Selon un article de l'agence Reuters, les États-Unis envisageraient de suspendre la participation de l'Espagne à des postes de responsabilité au sein de l'Otan. Cette mesure serait une réponse à l'opposition du gouvernement espagnol à la guerre contre l'Iran. Le Premier ministre Pedro Sánchez a répondu vendredi, à Chypre, en marge d'un sommet des dirigeants de l'Union européenne : « Pas d'inquiétude ».
Aucune base juridique pour une suspension
Aucun article du traité fondateur de l'Otan, signé en 1949, ne prévoit la suspension ou l'exclusion d'un membre de l'Alliance atlantique. Cette dernière est au centre de nombreuses critiques de Donald Trump depuis son retour à la Maison-Blanche il y a plus d'un an. Pedro Sánchez a déclaré : « L'Espagne est un partenaire fiable au sein de l'Otan et nous remplissons nos obligations. Nous ne travaillons pas sur la base d'e-mails, nous travaillons sur la base de documents officiels et de prises de position que le gouvernement des États-Unis formule. » Il a ajouté : « La position du gouvernement espagnol est claire : une coopération absolue avec nos alliés, mais toujours dans le cadre de la légalité internationale. »
L'Italie appelle à l'unité
Interrogée sur ces informations de presse, la cheffe du gouvernement italien Giorgia Meloni a appelé l'Otan à « rester unie », l'un de ses « atouts ».

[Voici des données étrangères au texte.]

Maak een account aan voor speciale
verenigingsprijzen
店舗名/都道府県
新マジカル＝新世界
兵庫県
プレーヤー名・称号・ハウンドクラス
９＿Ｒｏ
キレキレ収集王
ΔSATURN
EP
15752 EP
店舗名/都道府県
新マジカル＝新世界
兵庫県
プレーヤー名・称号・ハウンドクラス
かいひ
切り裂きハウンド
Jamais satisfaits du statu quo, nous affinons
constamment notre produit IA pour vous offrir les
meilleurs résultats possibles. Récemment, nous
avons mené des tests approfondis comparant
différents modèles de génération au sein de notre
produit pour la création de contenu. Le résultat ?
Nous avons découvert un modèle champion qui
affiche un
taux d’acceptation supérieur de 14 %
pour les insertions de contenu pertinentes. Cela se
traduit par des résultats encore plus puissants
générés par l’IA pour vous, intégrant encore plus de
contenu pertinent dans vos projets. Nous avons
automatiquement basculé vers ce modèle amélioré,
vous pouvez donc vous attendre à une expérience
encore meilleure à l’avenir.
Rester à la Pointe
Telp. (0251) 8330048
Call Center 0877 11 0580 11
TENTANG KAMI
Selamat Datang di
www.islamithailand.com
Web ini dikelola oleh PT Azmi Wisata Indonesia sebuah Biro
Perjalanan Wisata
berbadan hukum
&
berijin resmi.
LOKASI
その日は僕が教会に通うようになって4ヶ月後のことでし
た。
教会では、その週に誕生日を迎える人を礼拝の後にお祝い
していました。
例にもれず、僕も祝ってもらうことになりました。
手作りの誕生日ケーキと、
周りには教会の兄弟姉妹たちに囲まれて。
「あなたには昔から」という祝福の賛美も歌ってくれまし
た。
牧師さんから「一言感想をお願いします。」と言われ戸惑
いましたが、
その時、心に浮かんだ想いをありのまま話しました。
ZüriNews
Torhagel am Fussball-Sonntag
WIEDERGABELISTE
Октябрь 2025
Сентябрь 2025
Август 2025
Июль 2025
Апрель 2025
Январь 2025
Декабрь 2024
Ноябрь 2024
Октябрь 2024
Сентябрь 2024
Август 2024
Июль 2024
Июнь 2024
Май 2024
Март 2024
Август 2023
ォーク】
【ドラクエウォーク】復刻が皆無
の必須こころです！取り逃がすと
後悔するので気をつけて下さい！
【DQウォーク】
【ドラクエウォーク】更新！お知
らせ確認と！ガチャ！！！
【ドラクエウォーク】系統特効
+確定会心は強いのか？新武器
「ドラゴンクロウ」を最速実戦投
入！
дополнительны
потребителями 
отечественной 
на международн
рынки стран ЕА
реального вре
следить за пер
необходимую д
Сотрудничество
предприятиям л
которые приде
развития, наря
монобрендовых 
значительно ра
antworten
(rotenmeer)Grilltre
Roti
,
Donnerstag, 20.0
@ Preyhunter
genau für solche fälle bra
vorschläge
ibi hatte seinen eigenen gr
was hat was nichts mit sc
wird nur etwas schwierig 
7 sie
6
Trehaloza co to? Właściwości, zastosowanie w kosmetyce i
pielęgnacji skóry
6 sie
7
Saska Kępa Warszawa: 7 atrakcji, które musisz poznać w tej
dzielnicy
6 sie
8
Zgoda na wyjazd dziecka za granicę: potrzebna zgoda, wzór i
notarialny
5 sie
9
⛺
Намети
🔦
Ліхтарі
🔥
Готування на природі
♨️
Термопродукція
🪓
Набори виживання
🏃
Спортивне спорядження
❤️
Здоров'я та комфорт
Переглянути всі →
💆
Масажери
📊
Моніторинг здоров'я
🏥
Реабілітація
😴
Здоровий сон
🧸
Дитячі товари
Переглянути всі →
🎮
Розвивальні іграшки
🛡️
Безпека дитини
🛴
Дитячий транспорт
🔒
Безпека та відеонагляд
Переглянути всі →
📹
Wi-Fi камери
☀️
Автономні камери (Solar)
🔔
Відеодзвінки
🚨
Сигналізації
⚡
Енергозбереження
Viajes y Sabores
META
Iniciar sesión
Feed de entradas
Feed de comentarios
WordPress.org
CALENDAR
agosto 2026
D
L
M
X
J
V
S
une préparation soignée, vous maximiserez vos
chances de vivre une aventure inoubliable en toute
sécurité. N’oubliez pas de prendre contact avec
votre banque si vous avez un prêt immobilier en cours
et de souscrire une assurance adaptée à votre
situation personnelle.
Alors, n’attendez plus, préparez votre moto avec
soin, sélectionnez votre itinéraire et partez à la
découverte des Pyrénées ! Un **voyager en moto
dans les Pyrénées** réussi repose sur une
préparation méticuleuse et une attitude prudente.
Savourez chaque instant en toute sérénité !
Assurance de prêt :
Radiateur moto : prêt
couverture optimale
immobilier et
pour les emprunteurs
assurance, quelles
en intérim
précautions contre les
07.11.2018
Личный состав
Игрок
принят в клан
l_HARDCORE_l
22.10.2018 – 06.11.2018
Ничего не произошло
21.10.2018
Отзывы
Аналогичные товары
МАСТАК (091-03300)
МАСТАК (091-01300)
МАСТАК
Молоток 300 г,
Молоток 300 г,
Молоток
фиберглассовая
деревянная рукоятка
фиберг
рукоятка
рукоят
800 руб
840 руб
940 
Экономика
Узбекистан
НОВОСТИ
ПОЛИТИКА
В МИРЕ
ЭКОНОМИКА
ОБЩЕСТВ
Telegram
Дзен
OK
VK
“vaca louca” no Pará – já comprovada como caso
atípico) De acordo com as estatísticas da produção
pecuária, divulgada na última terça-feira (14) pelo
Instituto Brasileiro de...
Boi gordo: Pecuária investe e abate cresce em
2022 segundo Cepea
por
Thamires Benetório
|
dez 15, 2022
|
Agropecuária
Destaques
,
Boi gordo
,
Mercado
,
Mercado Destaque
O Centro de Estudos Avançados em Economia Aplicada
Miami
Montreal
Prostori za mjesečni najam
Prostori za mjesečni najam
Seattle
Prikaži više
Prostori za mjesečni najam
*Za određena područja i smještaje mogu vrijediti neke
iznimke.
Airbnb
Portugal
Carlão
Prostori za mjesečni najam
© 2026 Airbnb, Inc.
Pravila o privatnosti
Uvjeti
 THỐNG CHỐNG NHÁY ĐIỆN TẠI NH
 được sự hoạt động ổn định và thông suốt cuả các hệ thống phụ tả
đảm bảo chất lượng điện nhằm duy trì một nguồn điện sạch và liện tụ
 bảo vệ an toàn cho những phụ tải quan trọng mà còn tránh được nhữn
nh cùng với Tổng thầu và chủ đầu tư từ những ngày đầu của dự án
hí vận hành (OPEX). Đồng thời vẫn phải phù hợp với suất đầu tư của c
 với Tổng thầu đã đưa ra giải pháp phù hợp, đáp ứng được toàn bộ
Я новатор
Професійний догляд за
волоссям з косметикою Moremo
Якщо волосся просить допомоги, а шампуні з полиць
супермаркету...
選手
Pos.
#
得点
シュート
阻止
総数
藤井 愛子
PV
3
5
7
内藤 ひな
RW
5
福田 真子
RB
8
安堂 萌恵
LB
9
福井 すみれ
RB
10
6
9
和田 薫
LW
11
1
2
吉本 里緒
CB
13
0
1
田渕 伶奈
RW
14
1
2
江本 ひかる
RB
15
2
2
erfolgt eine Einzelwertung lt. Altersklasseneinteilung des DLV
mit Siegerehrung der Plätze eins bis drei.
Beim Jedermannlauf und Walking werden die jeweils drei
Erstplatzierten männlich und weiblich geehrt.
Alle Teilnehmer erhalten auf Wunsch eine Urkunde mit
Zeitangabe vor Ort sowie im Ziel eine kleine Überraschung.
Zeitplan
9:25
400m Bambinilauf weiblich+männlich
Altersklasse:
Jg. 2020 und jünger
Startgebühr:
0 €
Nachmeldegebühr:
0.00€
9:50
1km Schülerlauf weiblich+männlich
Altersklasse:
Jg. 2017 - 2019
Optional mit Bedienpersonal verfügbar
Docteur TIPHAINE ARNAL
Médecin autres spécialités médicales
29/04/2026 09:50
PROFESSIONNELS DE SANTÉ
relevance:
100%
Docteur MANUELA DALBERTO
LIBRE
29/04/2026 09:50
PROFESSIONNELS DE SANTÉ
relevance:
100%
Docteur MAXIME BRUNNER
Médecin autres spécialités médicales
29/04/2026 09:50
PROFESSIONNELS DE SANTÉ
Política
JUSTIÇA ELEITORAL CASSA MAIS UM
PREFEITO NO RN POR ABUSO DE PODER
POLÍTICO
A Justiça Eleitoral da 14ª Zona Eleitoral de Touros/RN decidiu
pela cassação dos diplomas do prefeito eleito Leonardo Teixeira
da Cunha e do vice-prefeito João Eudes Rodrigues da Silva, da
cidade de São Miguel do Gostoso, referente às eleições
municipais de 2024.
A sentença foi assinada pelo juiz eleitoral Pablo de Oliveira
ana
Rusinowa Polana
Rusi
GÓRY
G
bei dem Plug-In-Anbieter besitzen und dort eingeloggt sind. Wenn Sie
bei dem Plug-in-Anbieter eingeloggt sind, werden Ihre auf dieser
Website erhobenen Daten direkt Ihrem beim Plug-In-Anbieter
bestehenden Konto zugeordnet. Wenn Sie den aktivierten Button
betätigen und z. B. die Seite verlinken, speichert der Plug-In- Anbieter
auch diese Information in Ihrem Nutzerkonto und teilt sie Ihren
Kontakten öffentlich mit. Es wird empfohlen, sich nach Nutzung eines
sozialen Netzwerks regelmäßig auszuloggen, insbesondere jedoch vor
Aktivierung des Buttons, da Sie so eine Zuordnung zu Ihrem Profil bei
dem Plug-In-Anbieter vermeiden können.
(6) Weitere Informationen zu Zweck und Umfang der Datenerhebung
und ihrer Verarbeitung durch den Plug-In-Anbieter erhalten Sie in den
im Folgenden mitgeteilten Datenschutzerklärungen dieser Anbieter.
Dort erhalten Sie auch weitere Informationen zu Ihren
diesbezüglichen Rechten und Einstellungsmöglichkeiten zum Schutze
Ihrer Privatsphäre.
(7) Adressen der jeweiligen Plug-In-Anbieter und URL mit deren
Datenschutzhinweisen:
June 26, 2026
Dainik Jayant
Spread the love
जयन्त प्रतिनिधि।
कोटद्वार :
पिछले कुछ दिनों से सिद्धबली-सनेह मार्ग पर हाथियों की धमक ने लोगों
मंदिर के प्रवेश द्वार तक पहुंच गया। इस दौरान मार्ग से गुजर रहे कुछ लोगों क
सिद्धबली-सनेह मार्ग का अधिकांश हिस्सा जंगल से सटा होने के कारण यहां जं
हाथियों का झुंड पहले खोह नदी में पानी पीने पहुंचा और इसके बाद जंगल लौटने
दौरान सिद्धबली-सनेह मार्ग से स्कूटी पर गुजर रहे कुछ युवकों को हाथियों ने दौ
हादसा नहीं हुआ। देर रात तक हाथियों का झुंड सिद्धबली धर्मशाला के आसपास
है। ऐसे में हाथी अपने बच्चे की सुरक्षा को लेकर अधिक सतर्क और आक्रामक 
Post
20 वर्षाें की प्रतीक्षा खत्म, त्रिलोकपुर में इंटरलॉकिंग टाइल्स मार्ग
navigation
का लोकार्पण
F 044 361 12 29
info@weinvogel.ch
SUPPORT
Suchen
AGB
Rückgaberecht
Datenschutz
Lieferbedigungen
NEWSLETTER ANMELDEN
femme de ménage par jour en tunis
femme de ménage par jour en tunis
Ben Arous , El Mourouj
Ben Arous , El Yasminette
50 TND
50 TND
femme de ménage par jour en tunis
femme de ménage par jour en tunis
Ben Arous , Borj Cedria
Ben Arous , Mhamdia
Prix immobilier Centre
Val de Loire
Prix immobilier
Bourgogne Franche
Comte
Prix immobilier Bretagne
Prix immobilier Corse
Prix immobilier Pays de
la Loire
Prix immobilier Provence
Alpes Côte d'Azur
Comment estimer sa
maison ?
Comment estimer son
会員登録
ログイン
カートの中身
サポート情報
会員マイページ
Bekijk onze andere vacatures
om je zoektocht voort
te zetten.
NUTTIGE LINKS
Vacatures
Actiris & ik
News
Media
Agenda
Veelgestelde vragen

Trump irrité par l'opposition espagnole
Pedro Sánchez s'est opposé à la guerre menée par les États-Unis et Israël contre l'Iran. Cette position ferme a fortement irrité le président américain Donald Trump, qui a reproché à Madrid d'avoir refusé de laisser les États-Unis utiliser des bases militaires situées en Andalousie pour mener des attaques aériennes, allant jusqu'à menacer de « cesser tout commerce » entre les deux pays.
Désaccord sur les dépenses militaires
Depuis plusieurs mois, Donald Trump reproche également au gouvernement espagnol de refuser de porter ses dépenses de sécurité à 5 % de son PIB, dont 3,5 % pour les seules dépenses militaires, comme convenu lors du sommet de l'Alliance l'an dernier à La Haye (Pays-Bas). Madrid estime être en mesure d'atteindre les objectifs de capacités militaires fixés par l'Otan en limitant ses dépenses militaires à 2 % de son PIB.
Position sur Gaza
Pedro Sánchez est aussi l'un des rares dirigeants occidentaux de premier rang à avoir qualifié de « génocide » la guerre menée par Israël à Gaza après l'offensive du Hamas en octobre 2023.